• _ACTIVITY_
An exact copy of every record below is required, with the pictures left out.

• _SOURCE RECORDS_
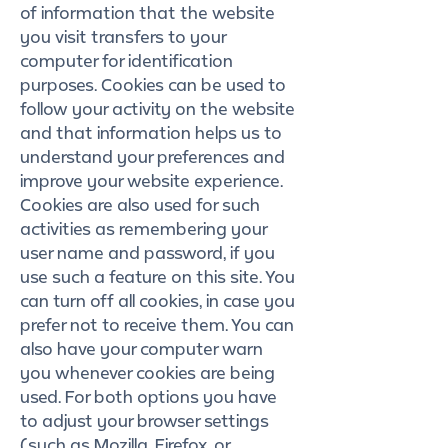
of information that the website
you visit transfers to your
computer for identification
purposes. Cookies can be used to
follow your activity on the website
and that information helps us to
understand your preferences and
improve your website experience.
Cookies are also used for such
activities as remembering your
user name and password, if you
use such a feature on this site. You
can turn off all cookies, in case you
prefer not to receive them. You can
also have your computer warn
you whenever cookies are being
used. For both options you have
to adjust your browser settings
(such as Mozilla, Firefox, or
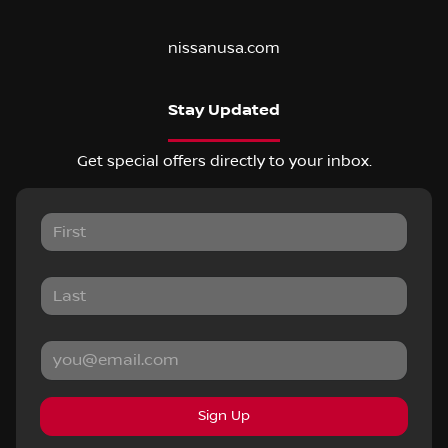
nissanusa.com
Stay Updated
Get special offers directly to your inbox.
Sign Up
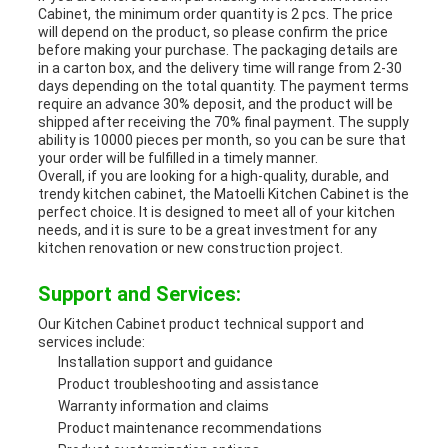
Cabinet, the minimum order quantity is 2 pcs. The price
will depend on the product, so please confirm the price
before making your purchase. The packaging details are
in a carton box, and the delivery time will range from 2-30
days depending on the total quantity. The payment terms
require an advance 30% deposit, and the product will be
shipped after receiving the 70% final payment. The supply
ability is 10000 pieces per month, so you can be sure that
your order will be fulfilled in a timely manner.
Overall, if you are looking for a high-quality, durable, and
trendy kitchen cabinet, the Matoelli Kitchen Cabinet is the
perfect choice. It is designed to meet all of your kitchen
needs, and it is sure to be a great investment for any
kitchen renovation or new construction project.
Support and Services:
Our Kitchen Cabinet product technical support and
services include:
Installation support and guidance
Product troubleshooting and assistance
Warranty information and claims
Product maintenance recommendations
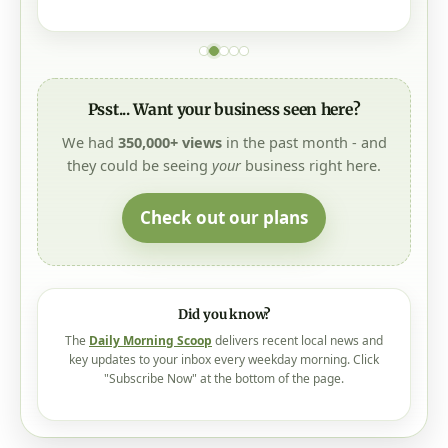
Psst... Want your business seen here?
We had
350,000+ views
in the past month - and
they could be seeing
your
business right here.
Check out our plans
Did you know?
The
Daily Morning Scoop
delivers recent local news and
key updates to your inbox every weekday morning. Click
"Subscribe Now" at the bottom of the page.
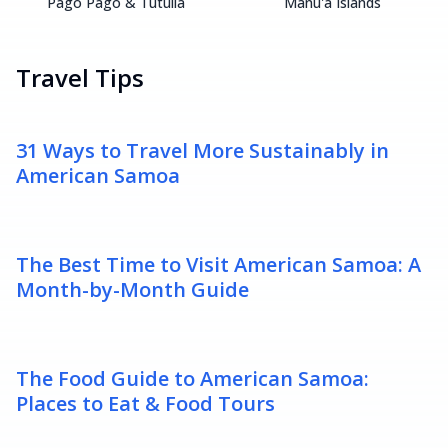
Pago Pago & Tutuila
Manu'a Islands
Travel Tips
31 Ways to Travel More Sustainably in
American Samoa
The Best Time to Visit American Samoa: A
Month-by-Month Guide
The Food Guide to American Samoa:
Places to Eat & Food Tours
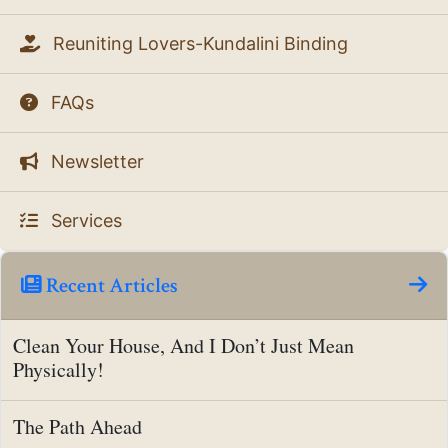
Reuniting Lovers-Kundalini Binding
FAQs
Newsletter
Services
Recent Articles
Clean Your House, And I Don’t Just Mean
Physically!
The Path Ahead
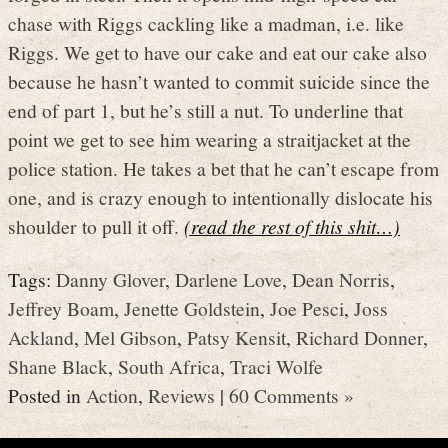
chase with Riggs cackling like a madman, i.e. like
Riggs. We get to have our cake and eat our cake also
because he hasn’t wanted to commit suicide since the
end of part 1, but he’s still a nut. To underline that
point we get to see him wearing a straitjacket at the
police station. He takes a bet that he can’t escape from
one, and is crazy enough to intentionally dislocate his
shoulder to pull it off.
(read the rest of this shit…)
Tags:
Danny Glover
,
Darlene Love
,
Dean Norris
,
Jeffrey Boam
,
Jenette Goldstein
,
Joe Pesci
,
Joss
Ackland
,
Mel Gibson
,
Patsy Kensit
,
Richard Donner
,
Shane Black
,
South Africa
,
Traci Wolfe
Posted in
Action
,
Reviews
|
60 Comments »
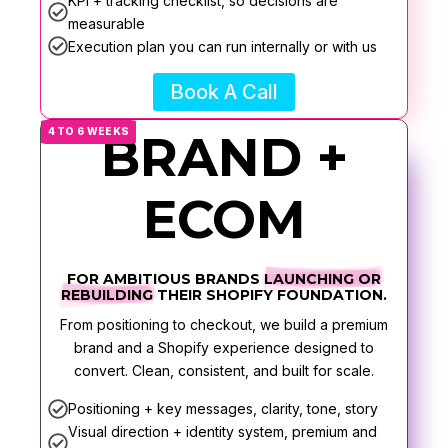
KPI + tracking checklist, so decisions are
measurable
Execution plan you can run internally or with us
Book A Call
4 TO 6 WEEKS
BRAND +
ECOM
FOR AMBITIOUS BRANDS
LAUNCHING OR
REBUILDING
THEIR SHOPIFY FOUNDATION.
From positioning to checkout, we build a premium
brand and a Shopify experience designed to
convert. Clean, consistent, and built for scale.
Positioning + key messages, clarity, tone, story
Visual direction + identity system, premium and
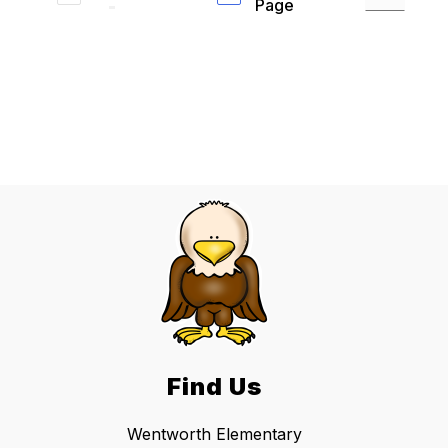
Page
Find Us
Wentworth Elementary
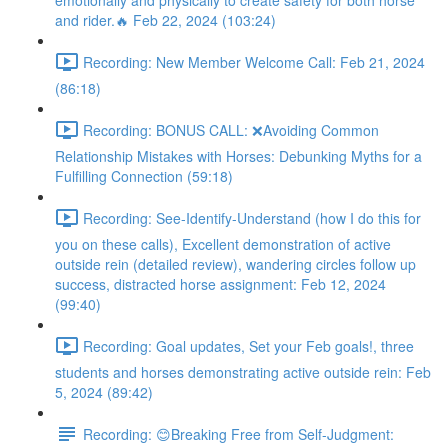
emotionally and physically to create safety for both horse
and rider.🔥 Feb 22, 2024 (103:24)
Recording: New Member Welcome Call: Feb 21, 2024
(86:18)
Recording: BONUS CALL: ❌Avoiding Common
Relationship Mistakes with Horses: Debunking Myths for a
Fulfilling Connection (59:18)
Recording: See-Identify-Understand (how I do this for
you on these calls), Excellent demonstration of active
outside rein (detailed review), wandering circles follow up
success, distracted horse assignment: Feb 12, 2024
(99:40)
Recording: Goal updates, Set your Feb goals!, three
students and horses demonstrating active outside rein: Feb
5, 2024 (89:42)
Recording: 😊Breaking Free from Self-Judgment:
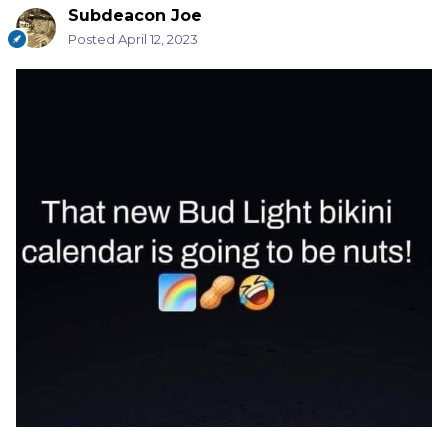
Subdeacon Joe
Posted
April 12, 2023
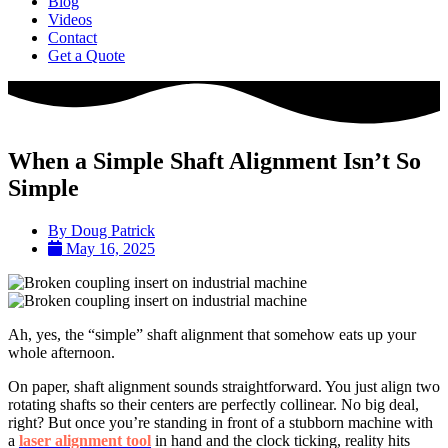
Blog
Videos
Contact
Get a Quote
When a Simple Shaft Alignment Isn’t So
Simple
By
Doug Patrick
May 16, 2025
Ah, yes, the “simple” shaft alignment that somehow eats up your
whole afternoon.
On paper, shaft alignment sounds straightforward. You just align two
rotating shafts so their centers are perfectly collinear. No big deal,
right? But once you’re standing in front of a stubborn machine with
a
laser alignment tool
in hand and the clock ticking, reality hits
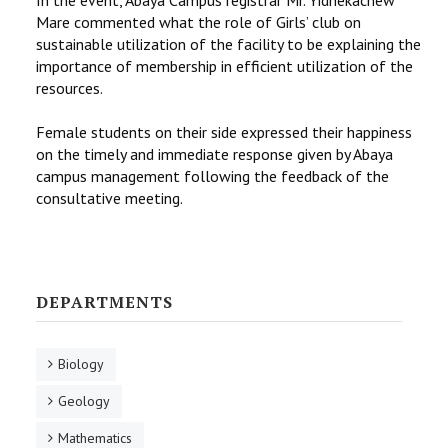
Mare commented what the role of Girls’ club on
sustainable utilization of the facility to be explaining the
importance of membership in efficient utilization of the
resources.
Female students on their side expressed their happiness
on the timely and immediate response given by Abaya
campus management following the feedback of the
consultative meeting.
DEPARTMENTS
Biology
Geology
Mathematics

• _ANSWER SPACE_
of information that the website
you visit transfers to your
computer for identification
purposes. Cookies can be used to
follow your activity on the website
and that information helps us to
understand your preferences and
improve your website experience.
Cookies are also used for such
activities as remembering your
user name and password, if you
use such a feature on this site. You
can turn off all cookies, in case you
prefer not to receive them. You can
also have your computer warn
you whenever cookies are being
used. For both options you have
to adjust your browser settings
(such as Mozilla, Firefox, or
nissanusa.com
Stay Updated
Get special offers directly to your inbox.
Sign Up
Cabinet, the minimum order quantity is 2 pcs. The price
will depend on the product, so please confirm the price
before making your purchase. The packaging details are
in a carton box, and the delivery time will range from 2-30
days depending on the total quantity. The payment terms
require an advance 30% deposit, and the product will be
shipped after receiving the 70% final payment. The supply
ability is 10000 pieces per month, so you can be sure that
your order will be fulfilled in a timely manner.
Overall, if you are looking for a high-quality, durable, and
trendy kitchen cabinet, the Matoelli Kitchen Cabinet is the
perfect choice. It is designed to meet all of your kitchen
needs, and it is sure to be a great investment for any
kitchen renovation or new construction project.
Support and Services:
Our Kitchen Cabinet product technical support and
services include:
Installation support and guidance
Product troubleshooting and assistance
Warranty information and claims
Product maintenance recommendations
Psst... Want your business seen here?
We had
350,000+ views
in the past month - and
they could be seeing
your
business right here.
Check out our plans
Did you know?
The
Daily Morning Scoop
delivers recent local news and
key updates to your inbox every weekday morning. Click
"Subscribe Now" at the bottom of the page.
Pago Pago & Tutuila
Manu'a Islands
Travel Tips
31 Ways to Travel More Sustainably in
American Samoa
The Best Time to Visit American Samoa: A
Month-by-Month Guide
The Food Guide to American Samoa:
Places to Eat & Food Tours
Reuniting Lovers-Kundalini Binding
FAQs
Newsletter
Services
Recent Articles
Clean Your House, And I Don’t Just Mean
Physically!
The Path Ahead
chase with Riggs cackling like a madman, i.e. like
Riggs. We get to have our cake and eat our cake also
because he hasn’t wanted to commit suicide since the
end of part 1, but he’s still a nut. To underline that
point we get to see him wearing a straitjacket at the
police station. He takes a bet that he can’t escape from
one, and is crazy enough to intentionally dislocate his
shoulder to pull it off.
(read the rest of this shit…)
Tags:
Danny Glover
,
Darlene Love
,
Dean Norris
,
Jeffrey Boam
,
Jenette Goldstein
,
Joe Pesci
,
Joss
Ackland
,
Mel Gibson
,
Patsy Kensit
,
Richard Donner
,
Shane Black
,
South Africa
,
Traci Wolfe
Posted in
Action
,
Reviews
|
60 Comments »
KPI + tracking checklist, so decisions are
measurable
Execution plan you can run internally or with us
Book A Call
4 TO 6 WEEKS
BRAND +
ECOM
FOR AMBITIOUS BRANDS
LAUNCHING OR
REBUILDING
THEIR SHOPIFY FOUNDATION.
From positioning to checkout, we build a premium
brand and a Shopify experience designed to
convert. Clean, consistent, and built for scale.
Positioning + key messages, clarity, tone, story
Visual direction + identity system, premium and
Page
Find Us
Wentworth Elementary
emotionally and physically to create safety for both horse
and rider.🔥 Feb 22, 2024 (103:24)
Recording: New Member Welcome Call: Feb 21, 2024
(86:18)
Recording: BONUS CALL: ❌Avoiding Common
Relationship Mistakes with Horses: Debunking Myths for a
Fulfilling Connection (59:18)
Recording: See-Identify-Understand (how I do this for
you on these calls), Excellent demonstration of active
outside rein (detailed review), wandering circles follow up
success, distracted horse assignment: Feb 12, 2024
(99:40)
Recording: Goal updates, Set your Feb goals!, three
students and horses demonstrating active outside rein: Feb
5, 2024 (89:42)
Recording: 😊Breaking Free from Self-Judgment:
Subdeacon Joe
Posted
April 12, 2023
Blog
Videos
Contact
Get a Quote
When a Simple Shaft Alignment Isn’t So
Simple
By
Doug Patrick
May 16, 2025
Ah, yes, the “simple” shaft alignment that somehow eats up your
whole afternoon.
On paper, shaft alignment sounds straightforward. You just align two
rotating shafts so their centers are perfectly collinear. No big deal,
right? But once you’re standing in front of a stubborn machine with
a
laser alignment tool
in hand and the clock ticking, reality hits
Mare commented what the role of Girls’ club on
sustainable utilization of the facility to be explaining the
importance of membership in efficient utilization of the
resources.
Female students on their side expressed their happiness
on the timely and immediate response given by Abaya
campus management following the feedback of the
consultative meeting.
DEPARTMENTS
Biology
Geology
Mathematics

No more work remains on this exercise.